Source records:
--------------------
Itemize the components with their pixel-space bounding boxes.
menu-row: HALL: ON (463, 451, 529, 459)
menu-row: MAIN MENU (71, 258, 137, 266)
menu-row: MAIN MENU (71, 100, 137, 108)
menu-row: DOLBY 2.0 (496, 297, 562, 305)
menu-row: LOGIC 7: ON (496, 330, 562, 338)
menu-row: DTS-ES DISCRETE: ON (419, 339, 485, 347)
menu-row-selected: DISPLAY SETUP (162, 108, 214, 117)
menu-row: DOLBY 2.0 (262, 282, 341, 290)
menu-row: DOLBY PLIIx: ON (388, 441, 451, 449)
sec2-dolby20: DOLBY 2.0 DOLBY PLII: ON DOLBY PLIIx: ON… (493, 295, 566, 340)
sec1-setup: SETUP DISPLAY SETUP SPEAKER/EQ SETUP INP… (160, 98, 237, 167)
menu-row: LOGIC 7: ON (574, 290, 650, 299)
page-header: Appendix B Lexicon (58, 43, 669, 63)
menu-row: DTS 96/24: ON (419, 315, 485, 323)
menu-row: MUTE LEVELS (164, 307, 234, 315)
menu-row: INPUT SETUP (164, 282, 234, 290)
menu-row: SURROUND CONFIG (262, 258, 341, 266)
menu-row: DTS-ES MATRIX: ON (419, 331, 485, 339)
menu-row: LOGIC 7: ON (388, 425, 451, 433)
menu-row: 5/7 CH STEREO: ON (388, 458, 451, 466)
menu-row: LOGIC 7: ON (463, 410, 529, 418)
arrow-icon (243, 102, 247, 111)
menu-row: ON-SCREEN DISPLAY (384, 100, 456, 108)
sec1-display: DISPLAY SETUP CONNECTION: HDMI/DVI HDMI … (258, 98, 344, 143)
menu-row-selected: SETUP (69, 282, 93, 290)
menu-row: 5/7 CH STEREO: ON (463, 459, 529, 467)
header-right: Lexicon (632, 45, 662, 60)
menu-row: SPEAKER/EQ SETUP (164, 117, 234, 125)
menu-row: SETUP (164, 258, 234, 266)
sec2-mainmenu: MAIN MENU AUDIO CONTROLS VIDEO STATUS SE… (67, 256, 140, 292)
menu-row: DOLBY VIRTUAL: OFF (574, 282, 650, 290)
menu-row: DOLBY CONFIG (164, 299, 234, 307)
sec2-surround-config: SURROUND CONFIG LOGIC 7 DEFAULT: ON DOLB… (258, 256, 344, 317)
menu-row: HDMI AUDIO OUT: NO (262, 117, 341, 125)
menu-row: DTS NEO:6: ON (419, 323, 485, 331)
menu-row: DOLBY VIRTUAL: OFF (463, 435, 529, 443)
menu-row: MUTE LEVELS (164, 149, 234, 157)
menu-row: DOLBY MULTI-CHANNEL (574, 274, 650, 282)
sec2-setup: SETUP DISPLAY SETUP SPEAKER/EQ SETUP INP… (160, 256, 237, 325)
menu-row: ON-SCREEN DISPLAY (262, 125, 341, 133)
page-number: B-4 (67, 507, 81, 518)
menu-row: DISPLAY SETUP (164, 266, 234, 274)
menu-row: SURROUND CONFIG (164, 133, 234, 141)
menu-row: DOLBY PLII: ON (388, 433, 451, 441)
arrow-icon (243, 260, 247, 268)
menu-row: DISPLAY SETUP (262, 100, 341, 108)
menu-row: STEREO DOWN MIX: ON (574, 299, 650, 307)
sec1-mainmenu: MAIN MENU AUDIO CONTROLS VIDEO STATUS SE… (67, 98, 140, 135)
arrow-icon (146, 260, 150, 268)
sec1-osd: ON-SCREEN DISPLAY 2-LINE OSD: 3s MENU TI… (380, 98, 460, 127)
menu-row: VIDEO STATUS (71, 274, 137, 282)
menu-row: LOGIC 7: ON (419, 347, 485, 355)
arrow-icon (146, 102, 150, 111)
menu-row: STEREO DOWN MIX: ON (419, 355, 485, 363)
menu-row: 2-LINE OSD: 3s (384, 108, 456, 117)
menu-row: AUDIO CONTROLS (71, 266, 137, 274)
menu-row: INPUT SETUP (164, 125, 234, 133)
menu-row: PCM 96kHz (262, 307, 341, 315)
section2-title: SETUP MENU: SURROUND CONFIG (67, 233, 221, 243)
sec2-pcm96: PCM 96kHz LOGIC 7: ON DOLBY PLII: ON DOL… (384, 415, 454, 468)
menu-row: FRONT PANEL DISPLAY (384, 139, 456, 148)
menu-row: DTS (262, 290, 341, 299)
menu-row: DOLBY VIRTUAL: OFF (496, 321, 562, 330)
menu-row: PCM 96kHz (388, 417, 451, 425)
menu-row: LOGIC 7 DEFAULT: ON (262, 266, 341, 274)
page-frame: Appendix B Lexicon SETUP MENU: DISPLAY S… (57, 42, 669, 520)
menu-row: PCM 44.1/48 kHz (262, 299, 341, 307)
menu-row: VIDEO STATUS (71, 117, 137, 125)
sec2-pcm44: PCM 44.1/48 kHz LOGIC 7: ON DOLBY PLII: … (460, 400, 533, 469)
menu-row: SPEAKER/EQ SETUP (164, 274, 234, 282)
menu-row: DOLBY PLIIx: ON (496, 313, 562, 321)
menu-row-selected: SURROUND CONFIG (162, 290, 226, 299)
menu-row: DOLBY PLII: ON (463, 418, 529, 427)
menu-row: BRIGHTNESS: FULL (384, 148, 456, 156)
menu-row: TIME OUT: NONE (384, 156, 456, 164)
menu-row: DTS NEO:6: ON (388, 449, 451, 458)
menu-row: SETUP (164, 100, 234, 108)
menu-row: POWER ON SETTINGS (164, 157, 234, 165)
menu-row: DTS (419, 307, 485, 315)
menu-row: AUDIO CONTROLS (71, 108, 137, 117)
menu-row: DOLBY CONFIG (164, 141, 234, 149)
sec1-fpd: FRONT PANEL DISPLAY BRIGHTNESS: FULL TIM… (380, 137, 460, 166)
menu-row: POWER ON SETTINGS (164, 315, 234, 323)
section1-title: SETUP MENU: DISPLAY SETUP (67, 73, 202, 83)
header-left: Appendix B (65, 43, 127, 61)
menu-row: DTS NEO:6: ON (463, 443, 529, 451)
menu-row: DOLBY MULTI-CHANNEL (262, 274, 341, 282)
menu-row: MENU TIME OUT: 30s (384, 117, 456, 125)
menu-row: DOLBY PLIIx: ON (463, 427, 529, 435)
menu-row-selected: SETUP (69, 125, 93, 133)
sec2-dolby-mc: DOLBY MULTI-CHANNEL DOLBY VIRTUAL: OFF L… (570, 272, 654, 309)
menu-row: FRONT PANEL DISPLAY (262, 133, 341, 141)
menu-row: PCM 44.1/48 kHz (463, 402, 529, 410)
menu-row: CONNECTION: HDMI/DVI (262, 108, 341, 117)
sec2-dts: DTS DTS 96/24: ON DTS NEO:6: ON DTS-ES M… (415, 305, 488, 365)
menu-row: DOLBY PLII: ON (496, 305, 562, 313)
--------------------
## Directions:
The word to find is "LEVELS". Copy every line of the data that holds it.

## Reply to the task:
menu-row: MUTE LEVELS (164, 307, 234, 315)
menu-row: MUTE LEVELS (164, 149, 234, 157)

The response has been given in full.